Enough to make your blood boil

Folic acid was the subject of the latest medical scare story at the end of 2004, where pregnant women, taking the vitamin to reduce the risk of neural tube defects in their unborn child, were suddenly confronted with an increased risk of breast cancer.

Coincidence then, that just this week we hear that folic acid might actually reduce women’s blood pressure? It’s almost as if given the panic surrounding the breast cancer scare that a positive result was needed to counteract it. Trouble is the media generally doesn’t take into account the tiny percentage changes in risk and benefits associated with these studies.

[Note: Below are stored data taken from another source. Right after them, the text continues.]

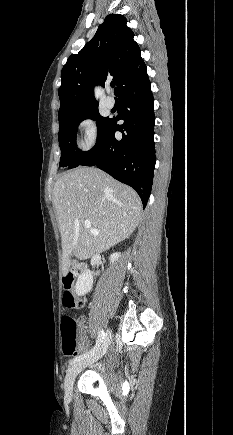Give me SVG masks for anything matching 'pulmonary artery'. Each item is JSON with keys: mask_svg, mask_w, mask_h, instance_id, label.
I'll return each instance as SVG.
<instances>
[{"mask_svg": "<svg viewBox=\"0 0 233 435\" xmlns=\"http://www.w3.org/2000/svg\"><path fill=\"white\" fill-rule=\"evenodd\" d=\"M105 103H106V106L110 109L115 106V100L111 95L107 96Z\"/></svg>", "mask_w": 233, "mask_h": 435, "instance_id": "pulmonary-artery-1", "label": "pulmonary artery"}]
</instances>
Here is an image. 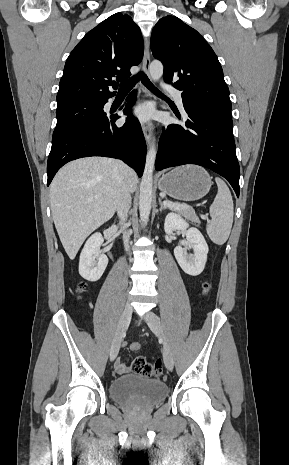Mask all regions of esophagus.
Listing matches in <instances>:
<instances>
[{"mask_svg":"<svg viewBox=\"0 0 289 465\" xmlns=\"http://www.w3.org/2000/svg\"><path fill=\"white\" fill-rule=\"evenodd\" d=\"M150 61H151V58H150L149 41L146 39L145 47H144V56H143V68L147 75L149 74ZM142 91L144 92L146 97L150 95L149 91L144 86H142ZM142 130H143L146 143L149 145L151 143V138H152V124L150 122L142 123Z\"/></svg>","mask_w":289,"mask_h":465,"instance_id":"esophagus-1","label":"esophagus"}]
</instances>
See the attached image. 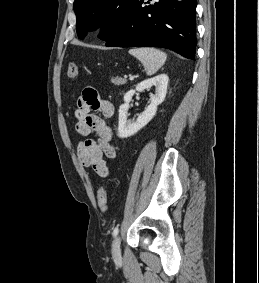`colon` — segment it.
Listing matches in <instances>:
<instances>
[{"mask_svg":"<svg viewBox=\"0 0 259 283\" xmlns=\"http://www.w3.org/2000/svg\"><path fill=\"white\" fill-rule=\"evenodd\" d=\"M78 75V65L71 62L67 69V76L69 79H75ZM98 205L101 210H106L108 206V193L105 187H101L98 191Z\"/></svg>","mask_w":259,"mask_h":283,"instance_id":"obj_1","label":"colon"}]
</instances>
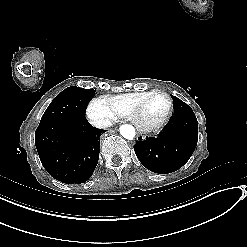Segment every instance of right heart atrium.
Wrapping results in <instances>:
<instances>
[{
    "mask_svg": "<svg viewBox=\"0 0 247 247\" xmlns=\"http://www.w3.org/2000/svg\"><path fill=\"white\" fill-rule=\"evenodd\" d=\"M87 116L94 125L106 126L112 122L114 113L103 99L93 98L87 106Z\"/></svg>",
    "mask_w": 247,
    "mask_h": 247,
    "instance_id": "d8ad5b80",
    "label": "right heart atrium"
}]
</instances>
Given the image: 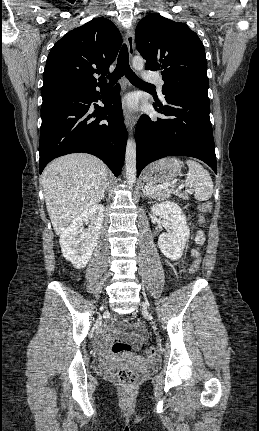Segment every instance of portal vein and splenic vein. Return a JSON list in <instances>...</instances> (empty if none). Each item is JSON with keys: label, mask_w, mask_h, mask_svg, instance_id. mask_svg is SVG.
<instances>
[{"label": "portal vein and splenic vein", "mask_w": 259, "mask_h": 431, "mask_svg": "<svg viewBox=\"0 0 259 431\" xmlns=\"http://www.w3.org/2000/svg\"><path fill=\"white\" fill-rule=\"evenodd\" d=\"M169 185L170 184L165 183V184L159 185L158 187H155V188H147V192H148V194H151V193H153L159 189H166ZM189 192L192 193L193 191H189Z\"/></svg>", "instance_id": "obj_1"}]
</instances>
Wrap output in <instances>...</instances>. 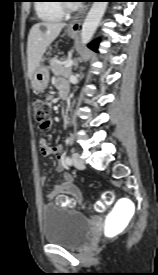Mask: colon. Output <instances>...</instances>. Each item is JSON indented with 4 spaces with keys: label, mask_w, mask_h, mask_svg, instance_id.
<instances>
[{
    "label": "colon",
    "mask_w": 158,
    "mask_h": 275,
    "mask_svg": "<svg viewBox=\"0 0 158 275\" xmlns=\"http://www.w3.org/2000/svg\"><path fill=\"white\" fill-rule=\"evenodd\" d=\"M34 118L40 124V128L47 127V116L49 114V100L42 97L33 99ZM114 201V194L112 191H105L103 193L102 202L97 206L98 211L104 210L105 207L112 204ZM59 206H72L73 201L65 196H59L56 200Z\"/></svg>",
    "instance_id": "colon-1"
}]
</instances>
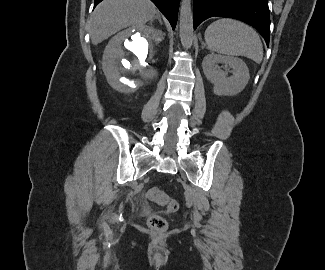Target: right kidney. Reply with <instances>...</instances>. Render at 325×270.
I'll use <instances>...</instances> for the list:
<instances>
[{
    "label": "right kidney",
    "instance_id": "1",
    "mask_svg": "<svg viewBox=\"0 0 325 270\" xmlns=\"http://www.w3.org/2000/svg\"><path fill=\"white\" fill-rule=\"evenodd\" d=\"M163 36L160 30L149 26H132L115 35L102 59L108 83L122 93H133L147 84L156 75V45ZM123 42L127 51L123 50Z\"/></svg>",
    "mask_w": 325,
    "mask_h": 270
}]
</instances>
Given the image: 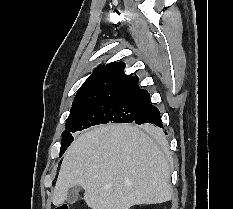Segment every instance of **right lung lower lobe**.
Listing matches in <instances>:
<instances>
[{"mask_svg":"<svg viewBox=\"0 0 233 209\" xmlns=\"http://www.w3.org/2000/svg\"><path fill=\"white\" fill-rule=\"evenodd\" d=\"M136 124L144 125L149 129L153 130L154 125L163 128L161 124L160 112L152 104H148L145 108L141 110L139 115L133 121Z\"/></svg>","mask_w":233,"mask_h":209,"instance_id":"obj_1","label":"right lung lower lobe"}]
</instances>
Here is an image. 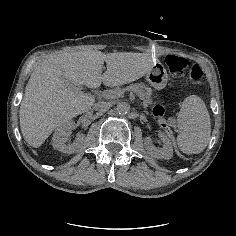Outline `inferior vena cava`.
I'll return each mask as SVG.
<instances>
[{
    "label": "inferior vena cava",
    "instance_id": "obj_1",
    "mask_svg": "<svg viewBox=\"0 0 236 236\" xmlns=\"http://www.w3.org/2000/svg\"><path fill=\"white\" fill-rule=\"evenodd\" d=\"M111 102L109 101H102V102H97L94 104V108L96 110H106L109 109L111 107Z\"/></svg>",
    "mask_w": 236,
    "mask_h": 236
}]
</instances>
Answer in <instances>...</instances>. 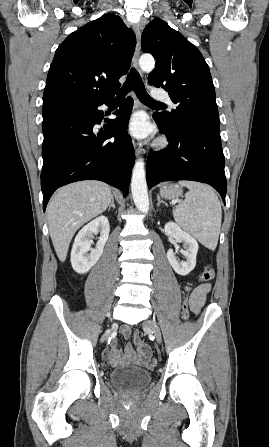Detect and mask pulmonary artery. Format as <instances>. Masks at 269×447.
<instances>
[{
  "mask_svg": "<svg viewBox=\"0 0 269 447\" xmlns=\"http://www.w3.org/2000/svg\"><path fill=\"white\" fill-rule=\"evenodd\" d=\"M154 98L155 99H164L168 101L171 105V107L175 108L176 106L171 102V100L167 97V91L166 90H155L154 91Z\"/></svg>",
  "mask_w": 269,
  "mask_h": 447,
  "instance_id": "1",
  "label": "pulmonary artery"
}]
</instances>
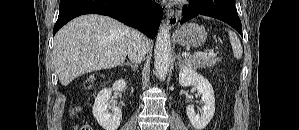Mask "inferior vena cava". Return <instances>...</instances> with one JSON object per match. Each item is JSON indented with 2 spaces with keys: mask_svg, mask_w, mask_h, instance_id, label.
<instances>
[{
  "mask_svg": "<svg viewBox=\"0 0 299 130\" xmlns=\"http://www.w3.org/2000/svg\"><path fill=\"white\" fill-rule=\"evenodd\" d=\"M146 54L144 36L137 30H132L127 55L133 63H141Z\"/></svg>",
  "mask_w": 299,
  "mask_h": 130,
  "instance_id": "inferior-vena-cava-1",
  "label": "inferior vena cava"
}]
</instances>
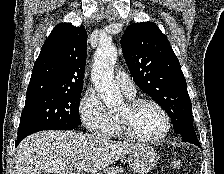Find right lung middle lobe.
<instances>
[{"mask_svg":"<svg viewBox=\"0 0 224 174\" xmlns=\"http://www.w3.org/2000/svg\"><path fill=\"white\" fill-rule=\"evenodd\" d=\"M81 92L82 90L27 95L18 134L79 126Z\"/></svg>","mask_w":224,"mask_h":174,"instance_id":"1","label":"right lung middle lobe"}]
</instances>
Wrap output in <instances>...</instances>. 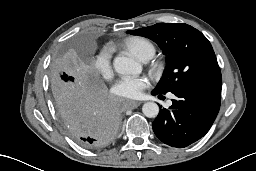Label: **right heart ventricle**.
<instances>
[{"mask_svg":"<svg viewBox=\"0 0 256 171\" xmlns=\"http://www.w3.org/2000/svg\"><path fill=\"white\" fill-rule=\"evenodd\" d=\"M124 48L142 61L149 60L155 54L154 44L144 37H132L127 39Z\"/></svg>","mask_w":256,"mask_h":171,"instance_id":"obj_1","label":"right heart ventricle"}]
</instances>
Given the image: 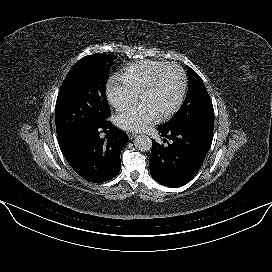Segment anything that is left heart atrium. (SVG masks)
I'll use <instances>...</instances> for the list:
<instances>
[{"label": "left heart atrium", "instance_id": "39dd6f15", "mask_svg": "<svg viewBox=\"0 0 272 272\" xmlns=\"http://www.w3.org/2000/svg\"><path fill=\"white\" fill-rule=\"evenodd\" d=\"M158 118V113L150 105L141 102L119 113L115 121L123 130L140 132L154 124Z\"/></svg>", "mask_w": 272, "mask_h": 272}]
</instances>
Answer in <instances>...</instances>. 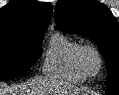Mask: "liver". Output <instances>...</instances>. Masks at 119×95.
Returning <instances> with one entry per match:
<instances>
[{"mask_svg":"<svg viewBox=\"0 0 119 95\" xmlns=\"http://www.w3.org/2000/svg\"><path fill=\"white\" fill-rule=\"evenodd\" d=\"M48 87L49 83L44 78H37L19 86H8L5 82H0V95H42ZM76 91V88L65 84H54L49 88V92L59 95H68Z\"/></svg>","mask_w":119,"mask_h":95,"instance_id":"liver-1","label":"liver"}]
</instances>
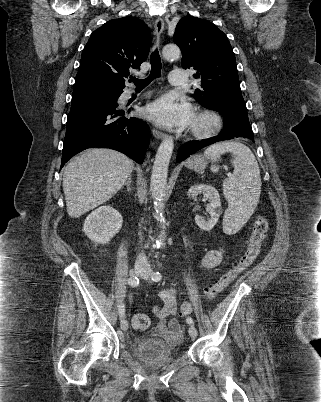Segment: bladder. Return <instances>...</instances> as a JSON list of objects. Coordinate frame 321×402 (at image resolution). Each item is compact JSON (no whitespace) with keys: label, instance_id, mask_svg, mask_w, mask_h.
<instances>
[{"label":"bladder","instance_id":"obj_1","mask_svg":"<svg viewBox=\"0 0 321 402\" xmlns=\"http://www.w3.org/2000/svg\"><path fill=\"white\" fill-rule=\"evenodd\" d=\"M181 340L174 346L179 347ZM135 356L143 363L150 366L165 365L171 363L176 358V351L155 337L154 331H149L141 335L136 340V345L132 349Z\"/></svg>","mask_w":321,"mask_h":402}]
</instances>
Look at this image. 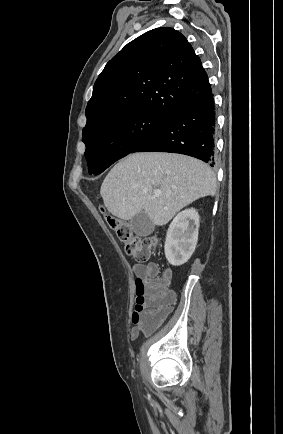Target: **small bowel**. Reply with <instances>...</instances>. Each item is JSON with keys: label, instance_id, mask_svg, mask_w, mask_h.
Returning a JSON list of instances; mask_svg holds the SVG:
<instances>
[{"label": "small bowel", "instance_id": "obj_1", "mask_svg": "<svg viewBox=\"0 0 283 434\" xmlns=\"http://www.w3.org/2000/svg\"><path fill=\"white\" fill-rule=\"evenodd\" d=\"M133 272L137 278L153 277L158 273V267L153 262H150L148 264H135L133 266ZM141 332L142 331L139 327H134L131 331L132 339L138 338Z\"/></svg>", "mask_w": 283, "mask_h": 434}]
</instances>
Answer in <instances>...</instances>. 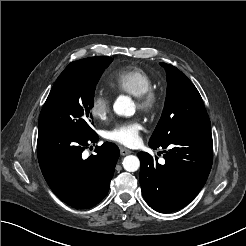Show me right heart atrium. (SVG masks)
Returning a JSON list of instances; mask_svg holds the SVG:
<instances>
[{"mask_svg":"<svg viewBox=\"0 0 246 246\" xmlns=\"http://www.w3.org/2000/svg\"><path fill=\"white\" fill-rule=\"evenodd\" d=\"M111 111L110 97L103 93H96L90 103V114L97 120H105Z\"/></svg>","mask_w":246,"mask_h":246,"instance_id":"obj_1","label":"right heart atrium"}]
</instances>
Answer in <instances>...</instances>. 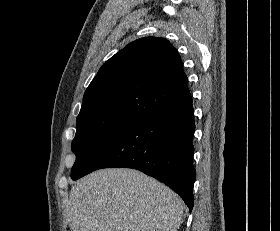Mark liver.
<instances>
[{
  "mask_svg": "<svg viewBox=\"0 0 280 231\" xmlns=\"http://www.w3.org/2000/svg\"><path fill=\"white\" fill-rule=\"evenodd\" d=\"M183 201L137 169H98L75 181L66 203L71 231H177Z\"/></svg>",
  "mask_w": 280,
  "mask_h": 231,
  "instance_id": "6515ba94",
  "label": "liver"
}]
</instances>
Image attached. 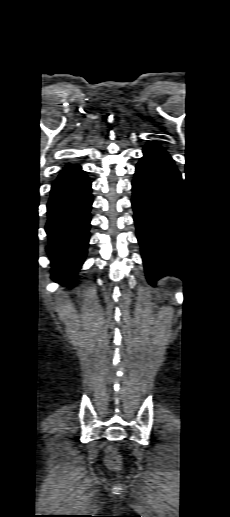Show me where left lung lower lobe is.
<instances>
[{
	"label": "left lung lower lobe",
	"mask_w": 230,
	"mask_h": 517,
	"mask_svg": "<svg viewBox=\"0 0 230 517\" xmlns=\"http://www.w3.org/2000/svg\"><path fill=\"white\" fill-rule=\"evenodd\" d=\"M132 182V206L147 279L182 278L180 262L182 216L181 174L160 146L147 144ZM183 273V276H182Z\"/></svg>",
	"instance_id": "0a47b994"
}]
</instances>
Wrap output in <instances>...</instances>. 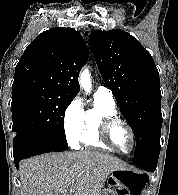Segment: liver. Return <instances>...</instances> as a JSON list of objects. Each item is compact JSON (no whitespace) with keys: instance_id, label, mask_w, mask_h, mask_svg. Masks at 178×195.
Returning <instances> with one entry per match:
<instances>
[{"instance_id":"6515ba94","label":"liver","mask_w":178,"mask_h":195,"mask_svg":"<svg viewBox=\"0 0 178 195\" xmlns=\"http://www.w3.org/2000/svg\"><path fill=\"white\" fill-rule=\"evenodd\" d=\"M127 165L91 151L50 153L20 165L21 195H101L110 173Z\"/></svg>"}]
</instances>
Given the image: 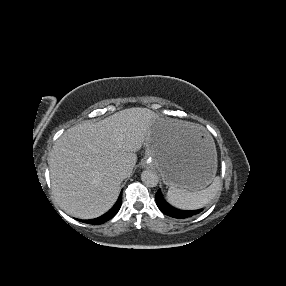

So, maybe there is a fractional percentage increase in risk of breast cancer, and a fractional percentage decrease in hypertension. Neither value can shift the more than significant risk of neural tube defects in children whose mothers were deficient in folate when they conceived. The media needs more journalists with a scientific or medical background who can see through the statistical haze, we’d then hopefully avoid some of the unwarranted scare and hype.

Libido inhibitors

According to an article in the New York Times, a drug used to counteract the libido-inhibiting side-effects of Prozac and other selective serotonin re-uptake inhibitors (SSRI) used as antidepressants in men and women, has a side effect of its own. Apparently, a female patient taking the popular SSRI Zoloft, was prescribed Wellbutrin to try and resurrect her vanished libido. She reported a rather odd shopping experience to her physician in which she had “suffered” an unusual side effect of the drug – an orgasm that lasted, on and off, for two hours.

The patient was apparently delighted, but her physician was concerned that the drug had triggered an episode of hypersexual mania. However, the side effects have not come again, although the patient’s libido has returned and she is enjoying an active sex life once again. I wonder what she’d make of spray-on condoms and the nasal libido spray.